Côte. «Depuis l'intervention des troupes kényanes en Somalie en 2011 aux côtés de troupes de l'Amisom - la mission de l'Union africaine lancée en 2007 -, les shebab ont multiplié les actions le long des 700 kilomètres de frontière», rappelle Philippe Hugon, de l'Iris, l'institut de relations internationales et stratégiques. D'abord sur la côte touristique du pays, notamment à Mombasa, principal port d'Afrique de l'Est, ou à Lamu, perle swahilie (100 morts). Ce sont eux qui ont réalisé l'assaut en septembre 2013 contre le centre commercial Westgate de Nairobi (67 morts). Eux qui ont multiplié les raids sanglants contre des villages de la côte kényane en juin-juillet 2014 (96 morts). Eux encore qui, en novembre, avaient massacré 28 passagers - en majorité des enseignants - non musulmans d'un bus à Mandera (nord). Eux, enfin, qui ont tué 36 ouvriers le mois suivant dans un raid nocturne. En tout, Nairobi répertorie pas moins de 135 attaques dans le pays. Qui, pour la seule année 2014, auraient fait au moins 200 victimes. «Ils cherchent à multiplier l'instabilité au Kenya pour que les troupes kényanes quittent la Somalie, note Roland Marchal, chercheur au CNRS et auteur en 2011 d'une étude sur les shebab. Et puis ils rêvent d'étendre le mouvement jihadiste au Kenya par les Kényans eux-mêmes».
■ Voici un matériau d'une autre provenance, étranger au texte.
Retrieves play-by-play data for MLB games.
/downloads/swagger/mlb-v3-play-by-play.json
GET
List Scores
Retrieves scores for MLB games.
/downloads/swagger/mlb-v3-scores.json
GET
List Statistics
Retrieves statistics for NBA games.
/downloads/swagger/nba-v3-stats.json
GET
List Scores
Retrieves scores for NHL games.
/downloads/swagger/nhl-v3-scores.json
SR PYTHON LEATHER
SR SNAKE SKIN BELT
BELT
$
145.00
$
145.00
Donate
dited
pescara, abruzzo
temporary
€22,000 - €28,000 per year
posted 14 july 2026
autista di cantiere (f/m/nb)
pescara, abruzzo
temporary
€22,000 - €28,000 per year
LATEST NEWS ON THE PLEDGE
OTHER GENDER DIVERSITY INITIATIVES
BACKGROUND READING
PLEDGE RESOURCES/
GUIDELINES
Depuis qu’ils ont été délogés de Mogadiscio en août 2011, les salafistes jihadistes multiplient les opérations de guérilla et les attentats-suicides en Somalie contre les autorités. A l’image de celui, trois mois plus tard, contre un complexe ministériel (82 morts). Ils ont ainsi attaqué les bâtiments de la présidence ou fait exploser une voiture piégée dans l’enceinte même des services de renseignements…
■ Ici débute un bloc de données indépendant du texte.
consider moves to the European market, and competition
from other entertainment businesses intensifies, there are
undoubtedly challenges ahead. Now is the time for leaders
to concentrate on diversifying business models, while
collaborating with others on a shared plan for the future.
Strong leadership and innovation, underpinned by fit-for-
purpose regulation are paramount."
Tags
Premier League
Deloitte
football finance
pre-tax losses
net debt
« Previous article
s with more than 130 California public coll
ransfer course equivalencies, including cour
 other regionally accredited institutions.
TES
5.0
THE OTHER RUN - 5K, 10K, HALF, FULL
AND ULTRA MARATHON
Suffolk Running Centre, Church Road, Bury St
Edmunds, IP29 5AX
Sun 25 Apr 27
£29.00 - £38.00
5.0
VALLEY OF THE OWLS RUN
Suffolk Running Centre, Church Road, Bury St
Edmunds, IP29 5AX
Financement. Ce 27 mars, ils ont ciblé un hôtel en plein centre-ville (14 morts). Et visent plus que jamais les pays contributeurs de l'Amisom. Notamment l'Ouganda, avec un double attentat dans des restaurants en 2010 à Kampala (76 morts). Se revendiquant d'Al-Qaeda depuis 2010, bien qu'ils n'y aient été intégrés qu'en 2012, ils croisent leurs sources de financement : le charbon, le trafic de drogues ou d'armes. Les prises d'otages et les butins de piraterie. «L'Erythrée, aussi, et la diaspora issue d'un pays qui n'a plus d'Etat depuis 1991 et le début de la guerre civile», précise Hugon.

«L'élimination physique de certains de leurs leaders, comme ce fut le cas d'Ahmed Abdi Godane en septembre 2014, n'a pas fondamentalement changé la configuration de leur base, estime Roland Marchal. Cela les a poussés à se réinventer, à surmonter leurs divisions. Même s'ils sont trois fois moins nombreux qu'en 2009, ils sont encore au moins 5 000». «Peut-être même 10 000, et ils sont surtout très jeunes dans un pays où l'explosion démographique est incontrôlée et où les perspectives sont nulles», ajoute Philippe Hugon.